◆ What you should do: Each entry below is to be written out exactly, and the pictures are to be left out.

◆ Listed records:
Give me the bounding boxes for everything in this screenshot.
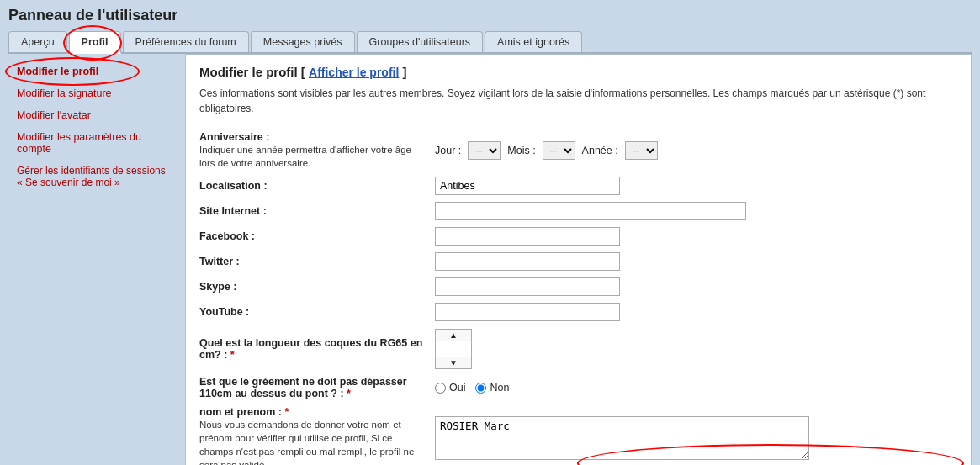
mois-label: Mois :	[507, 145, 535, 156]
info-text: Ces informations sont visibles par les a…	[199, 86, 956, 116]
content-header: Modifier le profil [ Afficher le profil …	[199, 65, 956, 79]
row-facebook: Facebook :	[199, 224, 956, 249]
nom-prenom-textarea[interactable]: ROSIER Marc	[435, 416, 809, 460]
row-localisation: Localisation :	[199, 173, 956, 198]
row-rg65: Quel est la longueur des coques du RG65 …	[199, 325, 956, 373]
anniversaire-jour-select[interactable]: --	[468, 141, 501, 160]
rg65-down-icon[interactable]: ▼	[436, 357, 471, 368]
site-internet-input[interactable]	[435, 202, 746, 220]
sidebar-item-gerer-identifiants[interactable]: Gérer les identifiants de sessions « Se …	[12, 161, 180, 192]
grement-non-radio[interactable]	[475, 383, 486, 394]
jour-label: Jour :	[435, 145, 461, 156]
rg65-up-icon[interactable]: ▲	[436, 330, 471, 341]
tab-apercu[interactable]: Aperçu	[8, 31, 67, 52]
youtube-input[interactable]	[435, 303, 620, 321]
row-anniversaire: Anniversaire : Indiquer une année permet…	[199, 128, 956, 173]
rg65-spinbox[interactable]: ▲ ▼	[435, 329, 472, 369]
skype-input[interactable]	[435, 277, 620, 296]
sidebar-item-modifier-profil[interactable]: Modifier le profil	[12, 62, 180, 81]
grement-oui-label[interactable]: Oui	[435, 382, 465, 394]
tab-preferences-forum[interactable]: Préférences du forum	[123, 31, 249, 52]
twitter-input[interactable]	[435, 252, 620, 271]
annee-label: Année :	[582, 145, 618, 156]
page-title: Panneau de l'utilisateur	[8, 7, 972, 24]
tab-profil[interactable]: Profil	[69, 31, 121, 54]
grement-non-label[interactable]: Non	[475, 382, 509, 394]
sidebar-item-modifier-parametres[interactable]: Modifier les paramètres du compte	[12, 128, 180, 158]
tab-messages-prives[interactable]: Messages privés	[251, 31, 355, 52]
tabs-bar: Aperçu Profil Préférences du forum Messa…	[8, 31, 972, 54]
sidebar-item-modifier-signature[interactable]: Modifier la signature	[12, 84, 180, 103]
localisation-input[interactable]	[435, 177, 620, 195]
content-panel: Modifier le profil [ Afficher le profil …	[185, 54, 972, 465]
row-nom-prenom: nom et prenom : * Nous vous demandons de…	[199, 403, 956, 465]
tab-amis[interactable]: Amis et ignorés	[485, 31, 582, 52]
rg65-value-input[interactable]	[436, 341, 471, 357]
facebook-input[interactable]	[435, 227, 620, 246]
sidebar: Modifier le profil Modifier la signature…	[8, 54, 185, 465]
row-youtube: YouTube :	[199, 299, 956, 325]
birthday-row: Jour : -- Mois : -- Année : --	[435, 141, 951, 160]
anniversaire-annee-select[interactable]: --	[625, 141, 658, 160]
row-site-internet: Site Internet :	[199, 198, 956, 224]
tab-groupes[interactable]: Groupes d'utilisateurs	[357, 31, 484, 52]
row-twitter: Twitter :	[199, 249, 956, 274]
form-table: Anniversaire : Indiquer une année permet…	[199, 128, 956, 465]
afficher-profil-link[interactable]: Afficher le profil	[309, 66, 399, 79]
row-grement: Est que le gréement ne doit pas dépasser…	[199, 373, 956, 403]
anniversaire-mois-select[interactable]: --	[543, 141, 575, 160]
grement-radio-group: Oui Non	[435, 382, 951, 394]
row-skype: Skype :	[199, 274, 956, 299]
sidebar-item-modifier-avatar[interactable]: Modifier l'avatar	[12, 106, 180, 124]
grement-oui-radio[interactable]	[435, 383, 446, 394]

◆ Output for this task:
Give me the bounding boxes for everything in this screenshot.
mois-label: Mois :	[507, 145, 535, 156]
info-text: Ces informations sont visibles par les a…	[199, 86, 956, 116]
content-header: Modifier le profil [ Afficher le profil …	[199, 65, 956, 79]
row-facebook: Facebook :	[199, 224, 956, 249]
nom-prenom-textarea[interactable]: ROSIER Marc	[435, 416, 809, 460]
row-localisation: Localisation :	[199, 173, 956, 198]
row-rg65: Quel est la longueur des coques du RG65 …	[199, 325, 956, 373]
anniversaire-jour-select[interactable]: --	[468, 141, 501, 160]
rg65-down-icon[interactable]: ▼	[436, 357, 471, 368]
site-internet-input[interactable]	[435, 202, 746, 220]
sidebar-item-gerer-identifiants[interactable]: Gérer les identifiants de sessions « Se …	[12, 161, 180, 192]
grement-non-radio[interactable]	[475, 383, 486, 394]
jour-label: Jour :	[435, 145, 461, 156]
rg65-up-icon[interactable]: ▲	[436, 330, 471, 341]
tab-apercu[interactable]: Aperçu	[8, 31, 67, 52]
youtube-input[interactable]	[435, 303, 620, 321]
row-anniversaire: Anniversaire : Indiquer une année permet…	[199, 128, 956, 173]
rg65-spinbox[interactable]: ▲ ▼	[435, 329, 472, 369]
skype-input[interactable]	[435, 277, 620, 296]
sidebar-item-modifier-profil[interactable]: Modifier le profil	[12, 62, 180, 81]
grement-oui-label[interactable]: Oui	[435, 382, 465, 394]
tab-preferences-forum[interactable]: Préférences du forum	[123, 31, 249, 52]
twitter-input[interactable]	[435, 252, 620, 271]
annee-label: Année :	[582, 145, 618, 156]
page-title: Panneau de l'utilisateur	[8, 7, 972, 24]
tab-profil[interactable]: Profil	[69, 31, 121, 54]
grement-non-label[interactable]: Non	[475, 382, 509, 394]
sidebar-item-modifier-parametres[interactable]: Modifier les paramètres du compte	[12, 128, 180, 158]
tab-messages-prives[interactable]: Messages privés	[251, 31, 355, 52]
tabs-bar: Aperçu Profil Préférences du forum Messa…	[8, 31, 972, 54]
sidebar-item-modifier-signature[interactable]: Modifier la signature	[12, 84, 180, 103]
localisation-input[interactable]	[435, 177, 620, 195]
content-panel: Modifier le profil [ Afficher le profil …	[185, 54, 972, 465]
row-nom-prenom: nom et prenom : * Nous vous demandons de…	[199, 403, 956, 465]
tab-amis[interactable]: Amis et ignorés	[485, 31, 582, 52]
rg65-value-input[interactable]	[436, 341, 471, 357]
facebook-input[interactable]	[435, 227, 620, 246]
sidebar: Modifier le profil Modifier la signature…	[8, 54, 185, 465]
row-youtube: YouTube :	[199, 299, 956, 325]
birthday-row: Jour : -- Mois : -- Année : --	[435, 141, 951, 160]
anniversaire-annee-select[interactable]: --	[625, 141, 658, 160]
row-site-internet: Site Internet :	[199, 198, 956, 224]
tab-groupes[interactable]: Groupes d'utilisateurs	[357, 31, 484, 52]
row-twitter: Twitter :	[199, 249, 956, 274]
form-table: Anniversaire : Indiquer une année permet…	[199, 128, 956, 465]
afficher-profil-link[interactable]: Afficher le profil	[309, 66, 399, 79]
row-grement: Est que le gréement ne doit pas dépasser…	[199, 373, 956, 403]
anniversaire-mois-select[interactable]: --	[543, 141, 575, 160]
grement-radio-group: Oui Non	[435, 382, 951, 394]
row-skype: Skype :	[199, 274, 956, 299]
sidebar-item-modifier-avatar[interactable]: Modifier l'avatar	[12, 106, 180, 124]
grement-oui-radio[interactable]	[435, 383, 446, 394]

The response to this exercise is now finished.